__What is expected__:
Please, without any pictures, set down exactly the part of the listing below that opens with the line containing "mental, entre otros" and closes with the line containing "vorsätzlichem oder grob fahrlässigem Verhalten oder".

__Materials provided__:
BEGIN

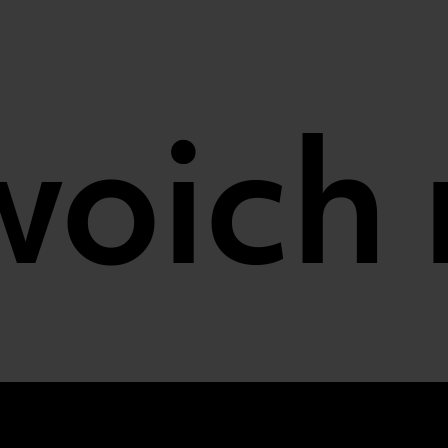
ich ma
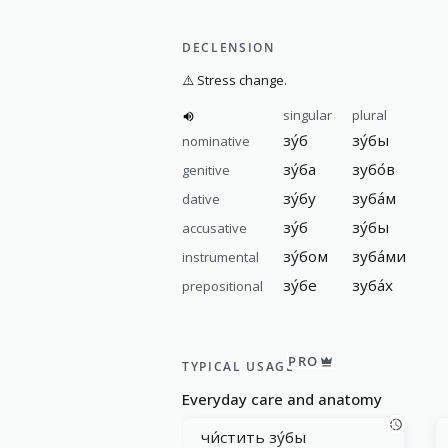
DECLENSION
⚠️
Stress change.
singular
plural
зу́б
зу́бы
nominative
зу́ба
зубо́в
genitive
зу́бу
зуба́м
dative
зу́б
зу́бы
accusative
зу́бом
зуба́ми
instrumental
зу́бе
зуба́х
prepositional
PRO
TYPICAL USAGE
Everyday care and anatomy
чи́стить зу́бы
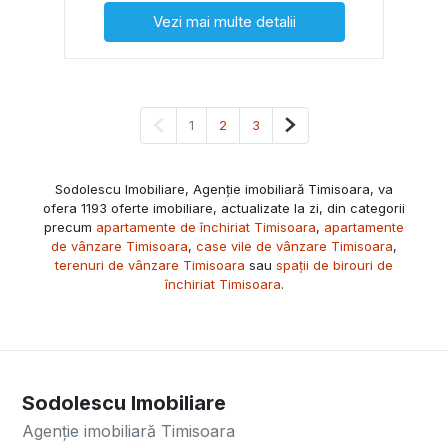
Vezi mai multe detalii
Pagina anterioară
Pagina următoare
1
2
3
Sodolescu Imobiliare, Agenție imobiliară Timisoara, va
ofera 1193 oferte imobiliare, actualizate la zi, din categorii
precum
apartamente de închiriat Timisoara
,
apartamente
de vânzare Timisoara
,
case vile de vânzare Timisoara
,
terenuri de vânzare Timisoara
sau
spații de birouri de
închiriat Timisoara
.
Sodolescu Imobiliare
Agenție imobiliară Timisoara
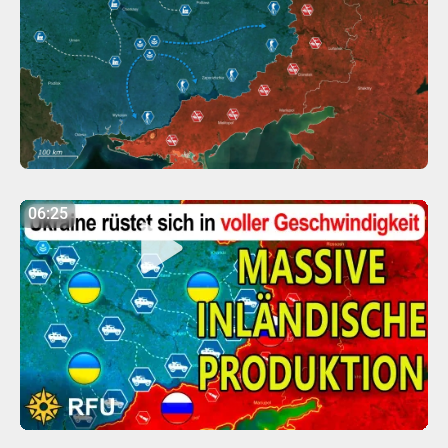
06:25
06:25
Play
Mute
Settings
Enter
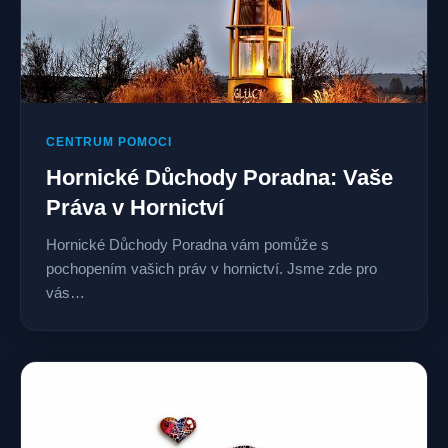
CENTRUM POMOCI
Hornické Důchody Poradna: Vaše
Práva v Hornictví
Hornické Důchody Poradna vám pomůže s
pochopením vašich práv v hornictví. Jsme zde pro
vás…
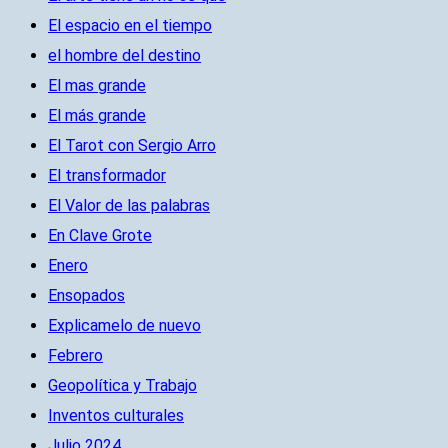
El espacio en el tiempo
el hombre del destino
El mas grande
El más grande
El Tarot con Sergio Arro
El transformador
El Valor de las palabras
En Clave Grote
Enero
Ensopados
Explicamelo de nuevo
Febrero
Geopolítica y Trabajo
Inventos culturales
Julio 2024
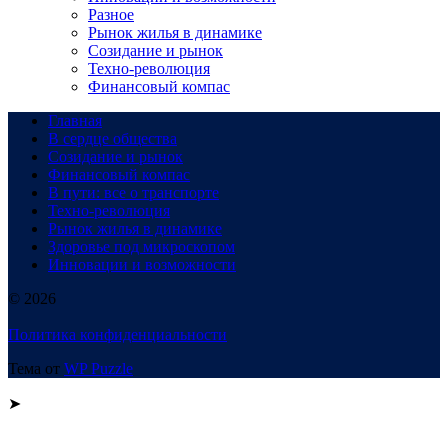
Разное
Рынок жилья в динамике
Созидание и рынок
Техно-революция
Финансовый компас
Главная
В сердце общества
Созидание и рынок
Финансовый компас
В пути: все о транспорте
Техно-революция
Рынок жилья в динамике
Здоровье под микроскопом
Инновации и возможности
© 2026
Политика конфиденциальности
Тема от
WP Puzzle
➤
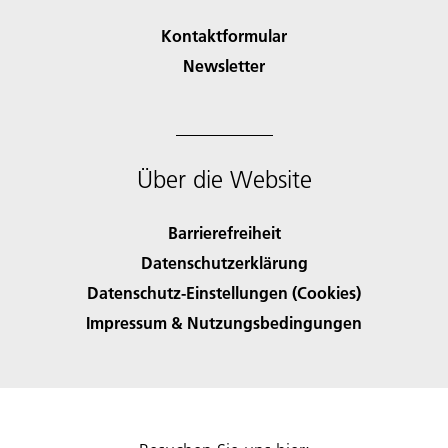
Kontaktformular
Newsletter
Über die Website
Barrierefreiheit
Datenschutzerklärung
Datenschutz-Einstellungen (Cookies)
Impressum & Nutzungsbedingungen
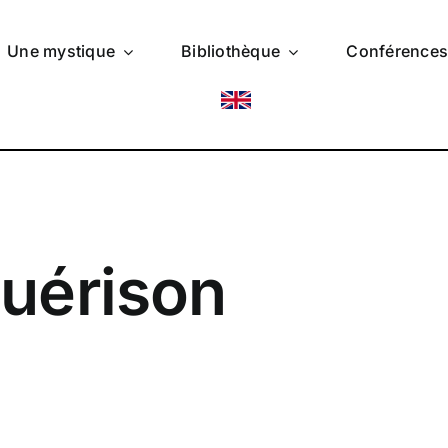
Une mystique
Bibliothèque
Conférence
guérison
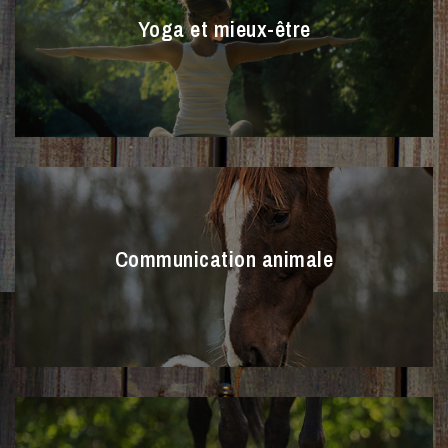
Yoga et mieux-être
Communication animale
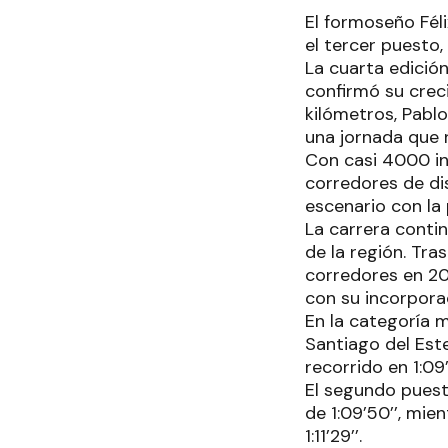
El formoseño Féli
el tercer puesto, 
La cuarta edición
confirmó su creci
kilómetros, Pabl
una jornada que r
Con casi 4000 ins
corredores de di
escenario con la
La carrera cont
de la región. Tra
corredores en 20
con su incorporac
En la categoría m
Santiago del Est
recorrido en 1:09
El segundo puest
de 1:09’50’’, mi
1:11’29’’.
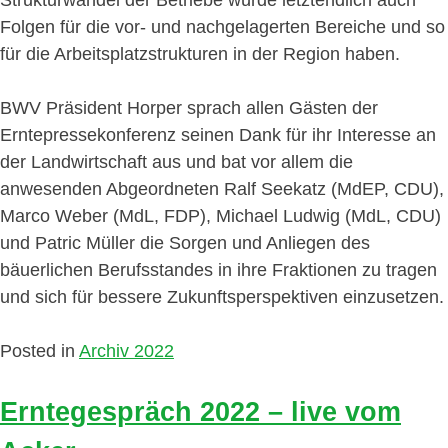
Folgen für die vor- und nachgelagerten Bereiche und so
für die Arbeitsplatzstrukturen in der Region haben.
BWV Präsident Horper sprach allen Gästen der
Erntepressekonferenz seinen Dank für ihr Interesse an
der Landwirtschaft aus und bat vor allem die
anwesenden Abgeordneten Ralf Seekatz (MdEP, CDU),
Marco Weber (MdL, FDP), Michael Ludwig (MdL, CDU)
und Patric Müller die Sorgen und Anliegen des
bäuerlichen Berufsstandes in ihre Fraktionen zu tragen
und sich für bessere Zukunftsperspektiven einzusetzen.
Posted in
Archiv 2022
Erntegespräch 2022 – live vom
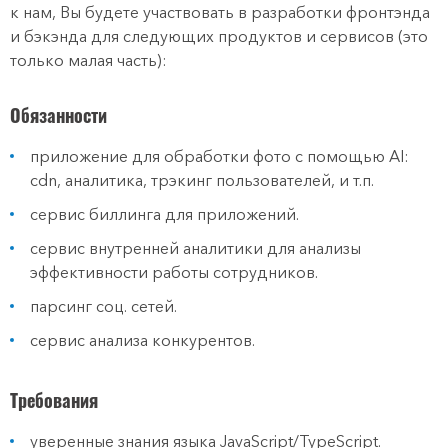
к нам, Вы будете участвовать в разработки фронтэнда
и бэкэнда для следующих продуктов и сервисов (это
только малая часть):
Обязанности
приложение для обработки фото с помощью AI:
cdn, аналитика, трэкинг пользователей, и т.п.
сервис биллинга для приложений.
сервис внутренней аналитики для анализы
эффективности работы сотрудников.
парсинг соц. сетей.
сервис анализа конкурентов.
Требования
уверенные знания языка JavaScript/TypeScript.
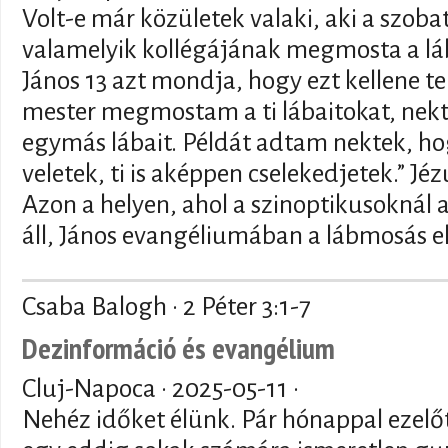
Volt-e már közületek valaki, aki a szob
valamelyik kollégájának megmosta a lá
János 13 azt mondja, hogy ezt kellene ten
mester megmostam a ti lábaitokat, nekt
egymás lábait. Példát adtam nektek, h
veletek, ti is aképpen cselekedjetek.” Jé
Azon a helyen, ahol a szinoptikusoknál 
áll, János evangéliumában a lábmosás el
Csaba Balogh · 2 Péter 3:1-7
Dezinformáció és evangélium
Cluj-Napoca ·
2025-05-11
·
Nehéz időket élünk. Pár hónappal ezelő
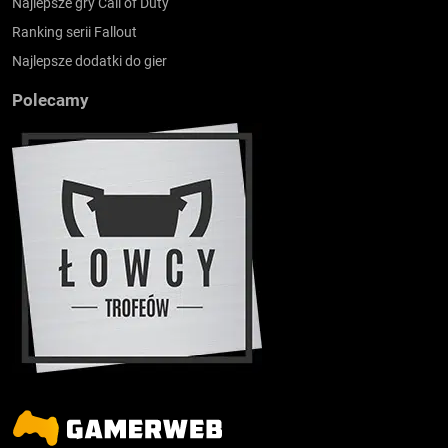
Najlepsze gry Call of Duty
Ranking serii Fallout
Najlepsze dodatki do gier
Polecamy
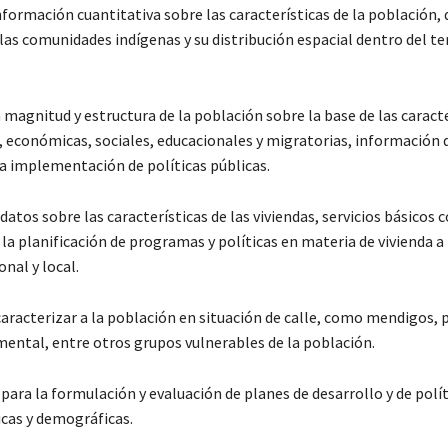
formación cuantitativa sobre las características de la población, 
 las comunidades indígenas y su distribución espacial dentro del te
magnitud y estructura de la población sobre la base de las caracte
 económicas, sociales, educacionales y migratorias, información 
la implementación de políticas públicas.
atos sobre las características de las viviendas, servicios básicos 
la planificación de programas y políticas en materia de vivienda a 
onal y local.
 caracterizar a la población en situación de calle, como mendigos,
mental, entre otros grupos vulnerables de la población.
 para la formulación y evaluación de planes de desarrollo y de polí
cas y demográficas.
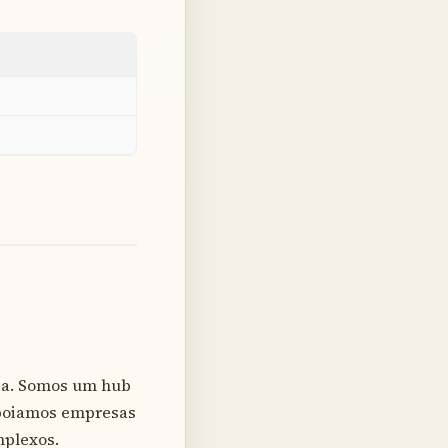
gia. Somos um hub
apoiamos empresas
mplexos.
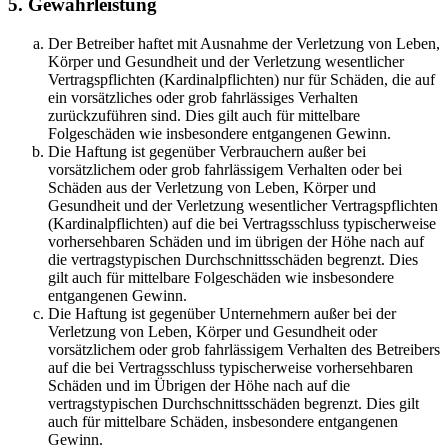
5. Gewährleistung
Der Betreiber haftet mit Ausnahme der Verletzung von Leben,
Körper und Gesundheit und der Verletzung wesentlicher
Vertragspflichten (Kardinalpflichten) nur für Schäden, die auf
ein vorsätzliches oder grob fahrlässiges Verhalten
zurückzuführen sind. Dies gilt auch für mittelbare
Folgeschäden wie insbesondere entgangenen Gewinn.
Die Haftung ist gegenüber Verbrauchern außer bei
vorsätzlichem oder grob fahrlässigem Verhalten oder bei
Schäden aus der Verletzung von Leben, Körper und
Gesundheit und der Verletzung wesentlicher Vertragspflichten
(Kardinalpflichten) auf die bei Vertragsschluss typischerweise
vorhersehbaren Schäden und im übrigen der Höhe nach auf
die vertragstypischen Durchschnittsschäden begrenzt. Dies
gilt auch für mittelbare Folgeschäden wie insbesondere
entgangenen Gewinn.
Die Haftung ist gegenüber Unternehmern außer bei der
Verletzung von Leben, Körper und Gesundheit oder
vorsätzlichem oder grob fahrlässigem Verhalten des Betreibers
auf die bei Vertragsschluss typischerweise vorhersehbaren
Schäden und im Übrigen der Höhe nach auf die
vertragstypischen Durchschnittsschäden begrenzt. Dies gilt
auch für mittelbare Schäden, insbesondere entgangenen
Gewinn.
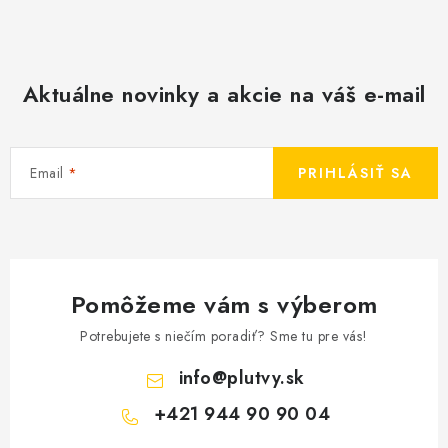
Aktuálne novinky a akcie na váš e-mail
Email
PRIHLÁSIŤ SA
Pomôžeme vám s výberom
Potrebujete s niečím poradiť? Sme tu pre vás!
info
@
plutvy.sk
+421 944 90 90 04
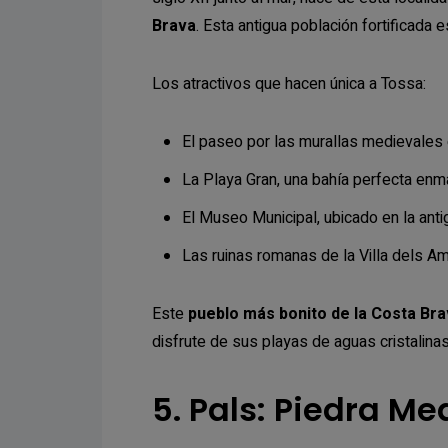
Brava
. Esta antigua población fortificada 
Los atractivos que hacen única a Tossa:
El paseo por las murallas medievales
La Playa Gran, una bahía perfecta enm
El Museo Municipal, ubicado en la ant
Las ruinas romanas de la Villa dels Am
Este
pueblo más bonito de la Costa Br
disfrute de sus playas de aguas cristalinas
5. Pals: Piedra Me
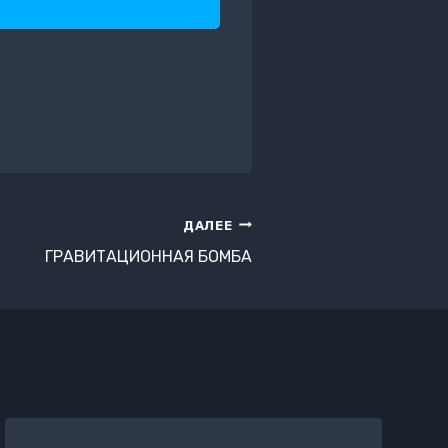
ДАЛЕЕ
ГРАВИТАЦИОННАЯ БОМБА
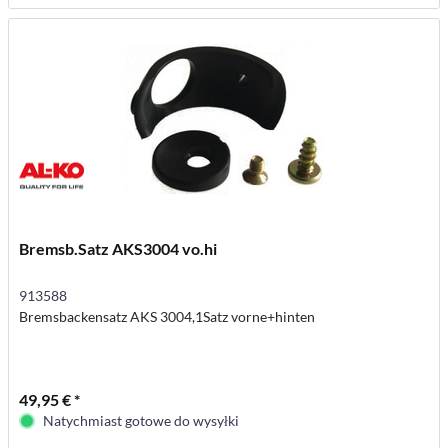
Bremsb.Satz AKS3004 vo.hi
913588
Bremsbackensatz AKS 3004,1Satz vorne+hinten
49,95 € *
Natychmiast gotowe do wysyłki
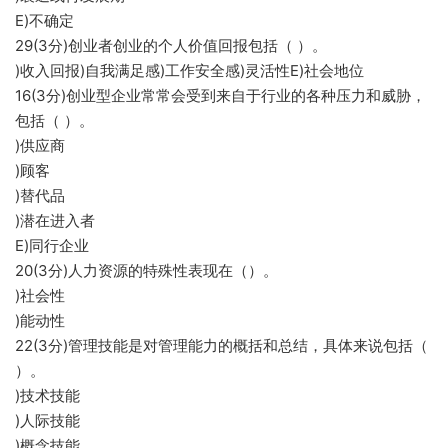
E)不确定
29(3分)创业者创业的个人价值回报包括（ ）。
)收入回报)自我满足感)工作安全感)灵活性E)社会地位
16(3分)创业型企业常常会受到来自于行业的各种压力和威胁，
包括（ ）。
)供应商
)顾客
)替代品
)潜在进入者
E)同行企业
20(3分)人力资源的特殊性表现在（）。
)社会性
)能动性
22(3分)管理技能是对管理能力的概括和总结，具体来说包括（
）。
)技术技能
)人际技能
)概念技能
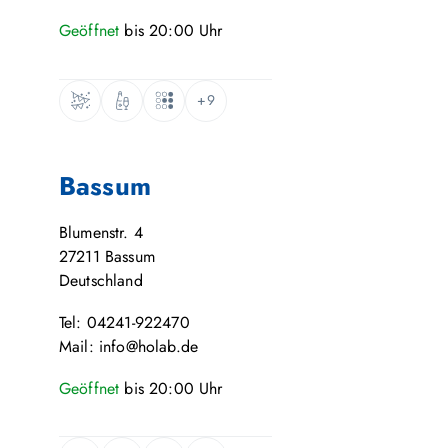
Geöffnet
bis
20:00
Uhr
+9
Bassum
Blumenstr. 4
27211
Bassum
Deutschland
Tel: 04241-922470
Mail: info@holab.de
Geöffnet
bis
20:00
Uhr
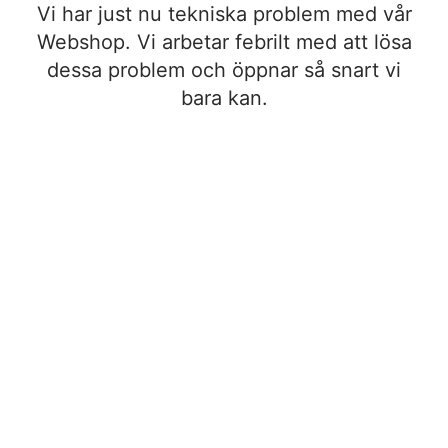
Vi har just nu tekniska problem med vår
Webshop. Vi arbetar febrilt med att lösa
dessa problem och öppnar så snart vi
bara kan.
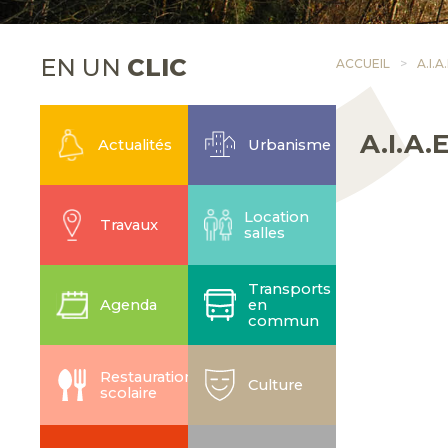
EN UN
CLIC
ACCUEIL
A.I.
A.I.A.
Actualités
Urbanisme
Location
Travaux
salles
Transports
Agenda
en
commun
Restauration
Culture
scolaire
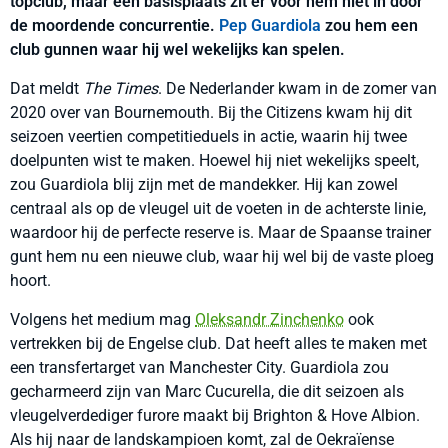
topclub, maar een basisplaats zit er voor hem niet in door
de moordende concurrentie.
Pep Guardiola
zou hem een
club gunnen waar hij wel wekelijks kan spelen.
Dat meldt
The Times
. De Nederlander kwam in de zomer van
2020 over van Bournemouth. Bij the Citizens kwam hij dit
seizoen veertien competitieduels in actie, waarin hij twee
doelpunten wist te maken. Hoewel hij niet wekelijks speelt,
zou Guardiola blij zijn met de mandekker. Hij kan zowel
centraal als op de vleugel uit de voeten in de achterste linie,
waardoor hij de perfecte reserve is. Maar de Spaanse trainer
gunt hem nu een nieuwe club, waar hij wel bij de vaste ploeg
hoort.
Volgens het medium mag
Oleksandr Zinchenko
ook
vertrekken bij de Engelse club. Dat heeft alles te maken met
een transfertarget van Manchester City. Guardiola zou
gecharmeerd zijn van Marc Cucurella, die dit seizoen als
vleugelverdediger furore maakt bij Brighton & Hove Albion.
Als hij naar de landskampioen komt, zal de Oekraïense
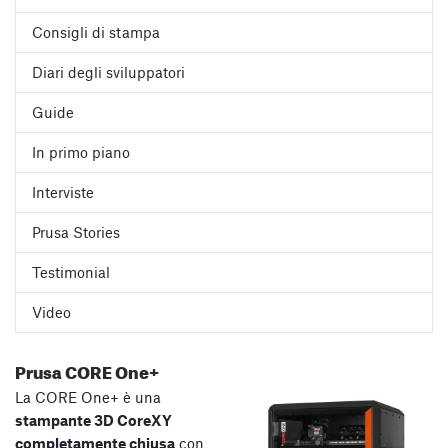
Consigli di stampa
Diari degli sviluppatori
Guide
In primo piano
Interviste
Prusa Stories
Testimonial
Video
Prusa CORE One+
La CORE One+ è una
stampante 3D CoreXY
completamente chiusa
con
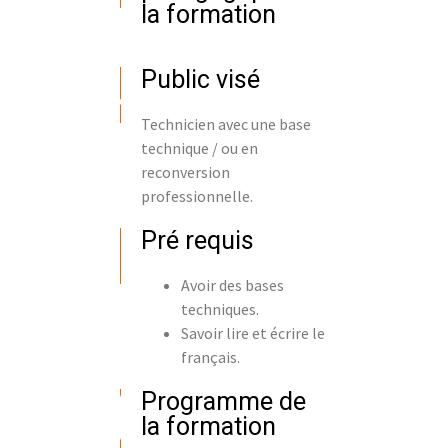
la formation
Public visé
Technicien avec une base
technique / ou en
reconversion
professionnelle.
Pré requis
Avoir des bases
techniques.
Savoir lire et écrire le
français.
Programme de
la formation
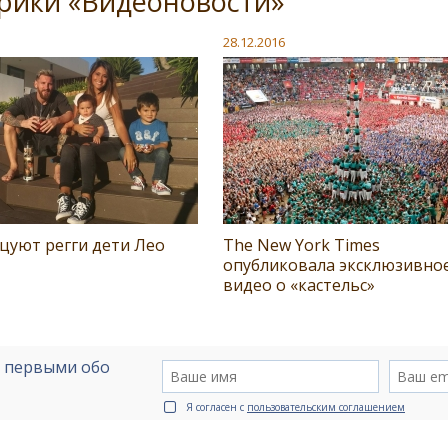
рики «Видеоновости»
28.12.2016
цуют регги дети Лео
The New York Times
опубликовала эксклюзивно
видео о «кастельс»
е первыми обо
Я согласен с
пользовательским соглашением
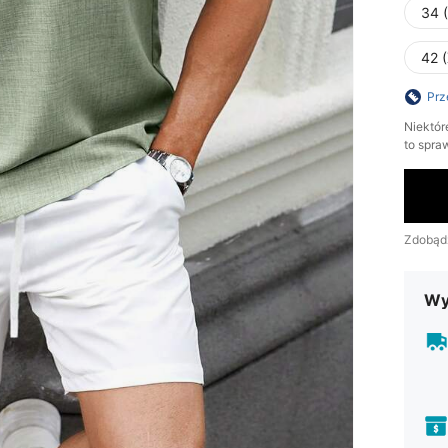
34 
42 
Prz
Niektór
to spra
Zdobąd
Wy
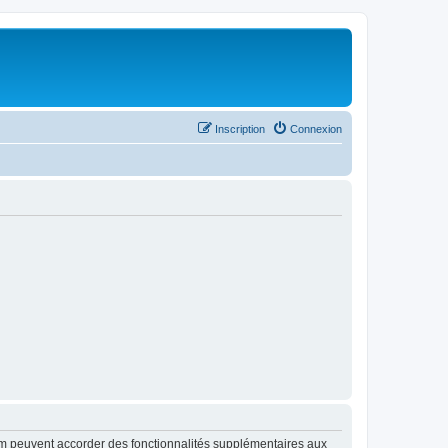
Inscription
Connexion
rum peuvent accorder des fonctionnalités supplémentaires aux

END

__Expected answer__:
mental, entre otros grupos vulnerables de la población.
 para la formulación y evaluación de planes de desarrollo y de polí
cas y demográficas.
gia. Somos um hub
apoiamos empresas
mplexos.
5. Gewährleistung
Der Betreiber haftet mit Ausnahme der Verletzung von Leben,
Körper und Gesundheit und der Verletzung wesentlicher
Vertragspflichten (Kardinalpflichten) nur für Schäden, die auf
ein vorsätzliches oder grob fahrlässiges Verhalten
zurückzuführen sind. Dies gilt auch für mittelbare
Folgeschäden wie insbesondere entgangenen Gewinn.
Die Haftung ist gegenüber Verbrauchern außer bei
vorsätzlichem oder grob fahrlässigem Verhalten oder bei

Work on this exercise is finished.